→ Your instructions
Repeat the records. Leave nothing out.

Items listed in a dataset
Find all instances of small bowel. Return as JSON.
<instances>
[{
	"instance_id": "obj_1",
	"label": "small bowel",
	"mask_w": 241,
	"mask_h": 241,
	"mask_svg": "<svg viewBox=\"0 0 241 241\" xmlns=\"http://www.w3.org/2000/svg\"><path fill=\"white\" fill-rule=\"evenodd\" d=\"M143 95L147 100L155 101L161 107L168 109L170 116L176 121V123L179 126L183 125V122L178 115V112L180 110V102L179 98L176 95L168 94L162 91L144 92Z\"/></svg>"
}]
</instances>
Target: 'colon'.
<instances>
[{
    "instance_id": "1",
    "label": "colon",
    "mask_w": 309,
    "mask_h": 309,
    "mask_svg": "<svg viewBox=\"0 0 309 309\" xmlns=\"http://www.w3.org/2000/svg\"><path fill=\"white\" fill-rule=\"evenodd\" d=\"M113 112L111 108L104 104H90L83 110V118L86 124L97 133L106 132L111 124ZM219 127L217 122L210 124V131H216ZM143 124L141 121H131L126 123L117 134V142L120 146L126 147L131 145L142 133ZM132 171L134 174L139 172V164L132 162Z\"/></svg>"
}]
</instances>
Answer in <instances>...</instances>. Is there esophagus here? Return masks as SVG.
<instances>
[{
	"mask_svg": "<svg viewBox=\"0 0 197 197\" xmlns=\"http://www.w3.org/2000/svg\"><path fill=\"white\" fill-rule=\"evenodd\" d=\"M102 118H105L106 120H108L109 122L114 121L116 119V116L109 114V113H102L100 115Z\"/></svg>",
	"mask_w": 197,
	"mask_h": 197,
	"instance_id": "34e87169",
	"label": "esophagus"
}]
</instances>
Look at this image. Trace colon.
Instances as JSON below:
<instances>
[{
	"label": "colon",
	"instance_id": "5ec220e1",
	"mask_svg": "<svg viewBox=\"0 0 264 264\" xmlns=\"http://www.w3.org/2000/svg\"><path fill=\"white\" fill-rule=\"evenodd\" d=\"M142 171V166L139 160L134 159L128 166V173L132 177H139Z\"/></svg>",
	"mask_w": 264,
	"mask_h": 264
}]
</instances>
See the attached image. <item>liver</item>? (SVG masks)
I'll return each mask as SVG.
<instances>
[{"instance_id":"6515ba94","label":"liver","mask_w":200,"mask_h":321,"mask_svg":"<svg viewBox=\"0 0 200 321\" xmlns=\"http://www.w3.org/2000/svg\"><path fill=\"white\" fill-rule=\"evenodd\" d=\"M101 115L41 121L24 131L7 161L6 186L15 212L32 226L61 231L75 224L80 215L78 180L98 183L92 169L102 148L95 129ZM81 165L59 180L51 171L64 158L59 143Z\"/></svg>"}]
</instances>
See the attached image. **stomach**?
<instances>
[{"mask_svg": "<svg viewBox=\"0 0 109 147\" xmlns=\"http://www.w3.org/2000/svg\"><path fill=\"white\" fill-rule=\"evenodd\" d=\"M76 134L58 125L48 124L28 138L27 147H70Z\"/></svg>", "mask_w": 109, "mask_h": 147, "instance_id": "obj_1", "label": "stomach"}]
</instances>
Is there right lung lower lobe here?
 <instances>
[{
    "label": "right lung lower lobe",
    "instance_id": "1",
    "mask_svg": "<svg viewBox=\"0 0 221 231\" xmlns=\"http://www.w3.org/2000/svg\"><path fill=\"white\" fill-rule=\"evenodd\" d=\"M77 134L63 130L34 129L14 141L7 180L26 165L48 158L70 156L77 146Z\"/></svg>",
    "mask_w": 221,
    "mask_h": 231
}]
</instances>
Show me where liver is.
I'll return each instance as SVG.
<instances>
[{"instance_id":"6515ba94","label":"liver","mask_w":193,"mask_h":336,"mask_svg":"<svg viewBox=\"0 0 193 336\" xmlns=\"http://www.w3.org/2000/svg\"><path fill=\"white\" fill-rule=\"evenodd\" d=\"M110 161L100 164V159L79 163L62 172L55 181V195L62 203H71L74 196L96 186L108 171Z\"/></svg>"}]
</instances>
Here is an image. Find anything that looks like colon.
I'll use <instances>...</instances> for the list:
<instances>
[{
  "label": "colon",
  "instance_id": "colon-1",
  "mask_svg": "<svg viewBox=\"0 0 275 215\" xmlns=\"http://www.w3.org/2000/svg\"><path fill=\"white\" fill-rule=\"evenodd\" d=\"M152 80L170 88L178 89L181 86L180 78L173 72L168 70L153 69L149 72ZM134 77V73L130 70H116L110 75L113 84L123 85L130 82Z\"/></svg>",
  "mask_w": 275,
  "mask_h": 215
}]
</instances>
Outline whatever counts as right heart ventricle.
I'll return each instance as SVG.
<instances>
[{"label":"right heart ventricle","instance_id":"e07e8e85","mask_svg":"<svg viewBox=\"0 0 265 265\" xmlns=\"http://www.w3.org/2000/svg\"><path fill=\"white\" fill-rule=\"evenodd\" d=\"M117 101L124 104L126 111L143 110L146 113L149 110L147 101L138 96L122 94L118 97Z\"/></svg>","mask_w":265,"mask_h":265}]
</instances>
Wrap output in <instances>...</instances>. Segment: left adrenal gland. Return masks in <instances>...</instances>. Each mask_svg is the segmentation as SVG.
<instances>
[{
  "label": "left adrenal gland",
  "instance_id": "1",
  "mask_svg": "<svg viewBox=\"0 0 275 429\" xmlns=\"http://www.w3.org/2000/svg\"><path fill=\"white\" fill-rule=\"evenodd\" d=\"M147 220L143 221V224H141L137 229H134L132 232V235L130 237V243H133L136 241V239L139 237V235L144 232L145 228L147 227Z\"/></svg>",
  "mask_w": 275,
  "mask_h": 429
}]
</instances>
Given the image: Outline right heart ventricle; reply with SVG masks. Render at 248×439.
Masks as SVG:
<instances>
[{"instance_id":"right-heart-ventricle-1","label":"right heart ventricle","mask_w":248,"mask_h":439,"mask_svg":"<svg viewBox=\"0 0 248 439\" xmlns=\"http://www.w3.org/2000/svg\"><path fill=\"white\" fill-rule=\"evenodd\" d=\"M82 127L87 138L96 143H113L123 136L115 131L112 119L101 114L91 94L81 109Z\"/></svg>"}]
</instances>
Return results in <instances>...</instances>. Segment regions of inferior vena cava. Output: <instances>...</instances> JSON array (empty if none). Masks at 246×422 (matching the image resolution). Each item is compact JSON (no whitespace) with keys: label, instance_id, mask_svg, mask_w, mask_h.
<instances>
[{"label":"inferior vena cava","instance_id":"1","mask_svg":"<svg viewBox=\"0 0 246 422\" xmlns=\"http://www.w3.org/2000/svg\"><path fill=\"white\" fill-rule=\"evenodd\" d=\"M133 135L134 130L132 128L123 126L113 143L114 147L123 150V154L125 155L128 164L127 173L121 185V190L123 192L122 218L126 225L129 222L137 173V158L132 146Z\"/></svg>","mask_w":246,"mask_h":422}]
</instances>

→ Response to this exercise
Find all instances of small bowel. Return as JSON.
<instances>
[{
	"instance_id": "obj_1",
	"label": "small bowel",
	"mask_w": 241,
	"mask_h": 241,
	"mask_svg": "<svg viewBox=\"0 0 241 241\" xmlns=\"http://www.w3.org/2000/svg\"><path fill=\"white\" fill-rule=\"evenodd\" d=\"M143 95L147 100L155 101L161 107L168 109L170 116L176 121V123L179 126L183 125V122L178 115V112L180 110V102L179 98L176 95L168 94L162 91L144 92Z\"/></svg>"
}]
</instances>
Target: 'colon'.
<instances>
[{
    "instance_id": "1",
    "label": "colon",
    "mask_w": 309,
    "mask_h": 309,
    "mask_svg": "<svg viewBox=\"0 0 309 309\" xmlns=\"http://www.w3.org/2000/svg\"><path fill=\"white\" fill-rule=\"evenodd\" d=\"M113 112L111 108L104 104H90L83 110V118L86 124L97 133L106 132L111 124ZM219 127L217 122L210 124V131H216ZM143 124L141 121H131L126 123L117 134V142L120 146L126 147L131 145L142 133ZM132 171L134 174L139 172V164L132 162Z\"/></svg>"
}]
</instances>
Answer in <instances>...</instances>. Is there esophagus here? Return masks as SVG.
<instances>
[{
	"mask_svg": "<svg viewBox=\"0 0 197 197\" xmlns=\"http://www.w3.org/2000/svg\"><path fill=\"white\" fill-rule=\"evenodd\" d=\"M102 118H105L106 120H108L109 122L114 121L116 119V116L109 114V113H102L100 115Z\"/></svg>",
	"mask_w": 197,
	"mask_h": 197,
	"instance_id": "34e87169",
	"label": "esophagus"
}]
</instances>
Look at this image. Trace colon.
Instances as JSON below:
<instances>
[{
	"label": "colon",
	"instance_id": "5ec220e1",
	"mask_svg": "<svg viewBox=\"0 0 264 264\" xmlns=\"http://www.w3.org/2000/svg\"><path fill=\"white\" fill-rule=\"evenodd\" d=\"M142 171V166L139 160L134 159L128 166V173L132 177H139Z\"/></svg>",
	"mask_w": 264,
	"mask_h": 264
}]
</instances>
See the attached image. <item>liver</item>? (SVG masks)
I'll return each mask as SVG.
<instances>
[{"instance_id":"6515ba94","label":"liver","mask_w":200,"mask_h":321,"mask_svg":"<svg viewBox=\"0 0 200 321\" xmlns=\"http://www.w3.org/2000/svg\"><path fill=\"white\" fill-rule=\"evenodd\" d=\"M101 115L41 121L24 131L7 161L6 186L15 212L32 226L61 231L75 224L80 215L78 180L98 183L92 169L102 148L95 129ZM81 165L59 180L51 171L64 158L59 143Z\"/></svg>"}]
</instances>
See the attached image. **stomach**?
<instances>
[{"mask_svg": "<svg viewBox=\"0 0 109 147\" xmlns=\"http://www.w3.org/2000/svg\"><path fill=\"white\" fill-rule=\"evenodd\" d=\"M76 134L58 125L48 124L28 138L27 147H70Z\"/></svg>", "mask_w": 109, "mask_h": 147, "instance_id": "obj_1", "label": "stomach"}]
</instances>
Is there right lung lower lobe here?
 <instances>
[{
    "label": "right lung lower lobe",
    "instance_id": "1",
    "mask_svg": "<svg viewBox=\"0 0 221 231\" xmlns=\"http://www.w3.org/2000/svg\"><path fill=\"white\" fill-rule=\"evenodd\" d=\"M77 134L63 130L34 129L14 141L7 180L26 165L48 158L70 156L77 146Z\"/></svg>",
    "mask_w": 221,
    "mask_h": 231
}]
</instances>
Show me where liver is.
I'll return each instance as SVG.
<instances>
[{"instance_id":"6515ba94","label":"liver","mask_w":193,"mask_h":336,"mask_svg":"<svg viewBox=\"0 0 193 336\" xmlns=\"http://www.w3.org/2000/svg\"><path fill=\"white\" fill-rule=\"evenodd\" d=\"M110 161L100 164V159L79 163L62 172L55 181V195L62 203H71L74 196L96 186L108 171Z\"/></svg>"}]
</instances>
Here is an image. Find anything that looks like colon.
I'll use <instances>...</instances> for the list:
<instances>
[{
  "label": "colon",
  "instance_id": "colon-1",
  "mask_svg": "<svg viewBox=\"0 0 275 215\" xmlns=\"http://www.w3.org/2000/svg\"><path fill=\"white\" fill-rule=\"evenodd\" d=\"M152 80L170 88L178 89L181 86L180 78L173 72L168 70L153 69L149 72ZM134 77V73L130 70H116L110 75L113 84L123 85L130 82Z\"/></svg>",
  "mask_w": 275,
  "mask_h": 215
}]
</instances>
Outline whatever counts as right heart ventricle.
I'll return each instance as SVG.
<instances>
[{"label":"right heart ventricle","instance_id":"e07e8e85","mask_svg":"<svg viewBox=\"0 0 265 265\" xmlns=\"http://www.w3.org/2000/svg\"><path fill=\"white\" fill-rule=\"evenodd\" d=\"M117 101L124 104L126 111L143 110L146 113L149 110L147 101L138 96L122 94L118 97Z\"/></svg>","mask_w":265,"mask_h":265}]
</instances>
Wrap output in <instances>...</instances>. Segment: left adrenal gland. Return masks in <instances>...</instances>. Each mask_svg is the segmentation as SVG.
<instances>
[{
  "label": "left adrenal gland",
  "instance_id": "1",
  "mask_svg": "<svg viewBox=\"0 0 275 429\" xmlns=\"http://www.w3.org/2000/svg\"><path fill=\"white\" fill-rule=\"evenodd\" d=\"M147 220L143 221V224H141L137 229H134L132 232V235L130 237V243H133L136 241V239L139 237V235L144 232L145 228L147 227Z\"/></svg>",
  "mask_w": 275,
  "mask_h": 429
}]
</instances>
Given the image: Outline right heart ventricle; reply with SVG masks. Render at 248×439.
Masks as SVG:
<instances>
[{"instance_id":"right-heart-ventricle-1","label":"right heart ventricle","mask_w":248,"mask_h":439,"mask_svg":"<svg viewBox=\"0 0 248 439\" xmlns=\"http://www.w3.org/2000/svg\"><path fill=\"white\" fill-rule=\"evenodd\" d=\"M82 127L87 138L96 143H113L123 136L115 131L112 119L101 114L91 94L81 109Z\"/></svg>"}]
</instances>
Return results in <instances>...</instances>. Segment regions of inferior vena cava. Output: <instances>...</instances> JSON array (empty if none). Masks at 246×422 (matching the image resolution). Each item is compact JSON (no whitespace) with keys: label, instance_id, mask_svg, mask_w, mask_h.
<instances>
[{"label":"inferior vena cava","instance_id":"1","mask_svg":"<svg viewBox=\"0 0 246 422\" xmlns=\"http://www.w3.org/2000/svg\"><path fill=\"white\" fill-rule=\"evenodd\" d=\"M133 135L134 130L132 128L123 126L113 143L114 147L123 150V154L125 155L128 164L127 173L121 185V190L123 192L122 218L126 225L129 222L137 173V158L132 146Z\"/></svg>","mask_w":246,"mask_h":422}]
</instances>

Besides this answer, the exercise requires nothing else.